I think we should get the facts straight here from someone who isn't a Specialized dealer.

First of all the weights you give are claimed weights so they are rubbish. Secondly forget about the crankset weight - it is completely irrelevant when you can pick and choose what crankset you want and there are many other cranksets around the same weight or lighter than the S-works. THM, Stronglight, Time, Zipp to name a few. The K-Force crank is not particularly light by any means.

Now for the frame/headset/fork combo:

Tarmac SL - 1540g
CR1 - 1407g

Figures are from a TOUR test, with equivalent frame sizes.
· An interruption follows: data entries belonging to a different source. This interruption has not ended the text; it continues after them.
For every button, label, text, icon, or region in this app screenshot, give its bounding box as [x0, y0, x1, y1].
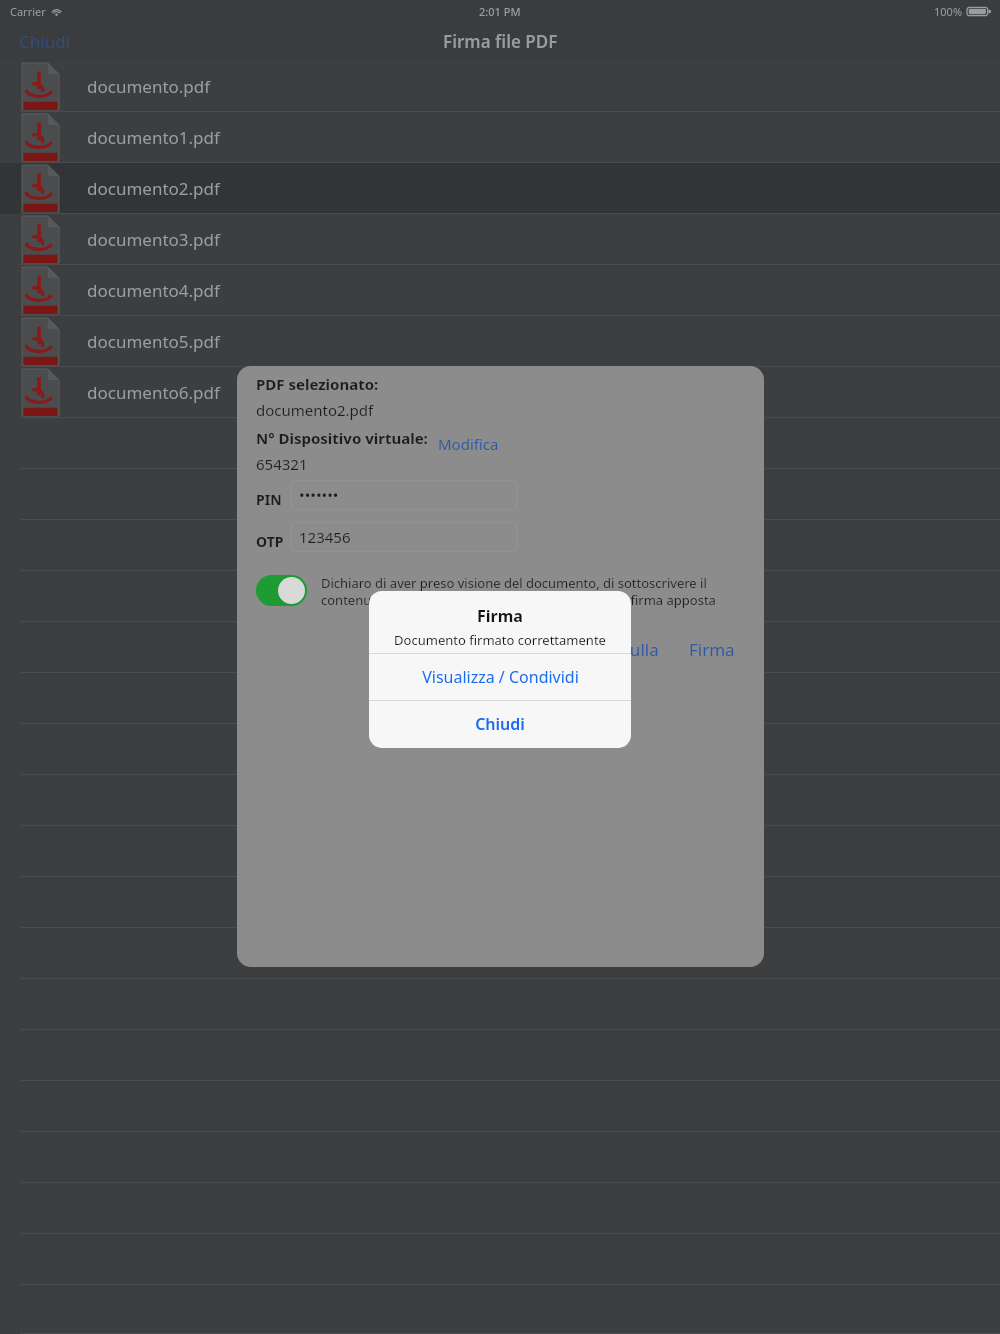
staticText: Documento firmato correttamente: [394, 631, 606, 649]
button[interactable]: documento.pdf: [0, 61, 1000, 112]
staticText: documento.pdf: [87, 75, 211, 98]
button[interactable]: Dichiaro di aver preso visione del docum…: [256, 575, 307, 606]
button[interactable]: Modifica: [430, 430, 507, 458]
button[interactable]: Annulla: [588, 632, 669, 667]
staticText: Firma file PDF: [443, 30, 558, 53]
staticText: Firma: [477, 605, 523, 627]
staticText: Annulla: [598, 638, 659, 661]
staticText: 654321: [256, 454, 308, 474]
staticText: documento6.pdf: [87, 381, 220, 404]
staticText: 2:01 PM: [479, 4, 521, 19]
button[interactable]: documento6.pdf: [0, 367, 1000, 418]
staticText: Visualizza / Condividi: [422, 666, 579, 688]
staticText: documento3.pdf: [87, 228, 220, 251]
button[interactable]: Firma: [679, 632, 745, 667]
button[interactable]: documento3.pdf: [0, 214, 1000, 265]
button[interactable]: documento1.pdf: [0, 112, 1000, 163]
staticText: PDF selezionato:: [256, 374, 379, 394]
staticText: 100%: [934, 4, 963, 19]
button[interactable]: Chiudi: [369, 701, 631, 747]
staticText: documento2.pdf: [87, 177, 220, 200]
staticText: OTP: [256, 532, 284, 551]
staticText: documento2.pdf: [256, 400, 374, 420]
staticText: Dichiaro di aver preso visione del docum…: [321, 574, 746, 609]
staticText: documento5.pdf: [87, 330, 220, 353]
button[interactable]: documento2.pdf: [0, 163, 1000, 214]
staticText: documento1.pdf: [87, 126, 220, 149]
staticText: Firma: [689, 638, 735, 661]
button[interactable]: 123456: [291, 522, 517, 552]
button[interactable]: Chiudi: [0, 22, 89, 61]
staticText: 123456: [299, 527, 351, 547]
button[interactable]: documento5.pdf: [0, 316, 1000, 367]
staticText: Chiudi: [475, 713, 525, 735]
button[interactable]: documento4.pdf: [0, 265, 1000, 316]
button[interactable]: Visualizza / Condividi: [369, 654, 631, 700]
staticText: •••••••: [299, 485, 339, 505]
staticText: Carrier: [10, 4, 46, 19]
staticText: N° Dispositivo virtuale:: [256, 428, 428, 448]
staticText: Modifica: [438, 434, 499, 454]
button[interactable]: •••••••: [291, 480, 517, 510]
staticText: documento4.pdf: [87, 279, 220, 302]
staticText: Chiudi: [19, 30, 70, 53]
staticText: PIN: [256, 490, 282, 509]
*"If you want light, stiff, responsive & something that rides very nicely, your only choice is the S-works Tarmac. If you skip the great ride quality, try the Cervelo R3. "*

Wow you are really shameless in promoting Specialized aren't you. So basically you are saying that the only good all round bike available on the market is Specialized. Righto.


----------



## critchie

haz a tcr said:


> I think we should get the facts straight here from someone who isn't a Specialized dealer.
> Really, at least it was clear that I was a Spec dealer!​First of all the weights you give are claimed weights so they are rubbish. Secondly forget about the crankset weight - it is completely irrelevant when you can pick and choose what crankset you want and there are many other cranksets around the same weight or lighter than the S-works. THM, Stronglight, Time, Zipp to name a few. The K-Force crank is not particularly light by any means.
> No, the weights were not claimed, they were actual. There are very few cranks lighter than the Spec pieces and maybe nothing stiffer. It does mean something if you have to add weight to get stiff cranks.​Now for the frame/headset/fork combo:
> 
> Tarmac SL - 1540g
> CR1 - 1407g
> I'll take your word, though my scale tells a different story for the Spec weight.​Figures are from a TOUR test, with equivalent frame sizes.
> 
> *"If you want light, stiff, responsive & something that rides very nicely, your only choice is the S-works Tarmac. If you skip the great ride quality, try the Cervelo R3. "*
> 
> Wow you are really shameless in promoting Specialized aren't you. So basically you are saying that the only good all round bike available on the market is Specialized. Righto.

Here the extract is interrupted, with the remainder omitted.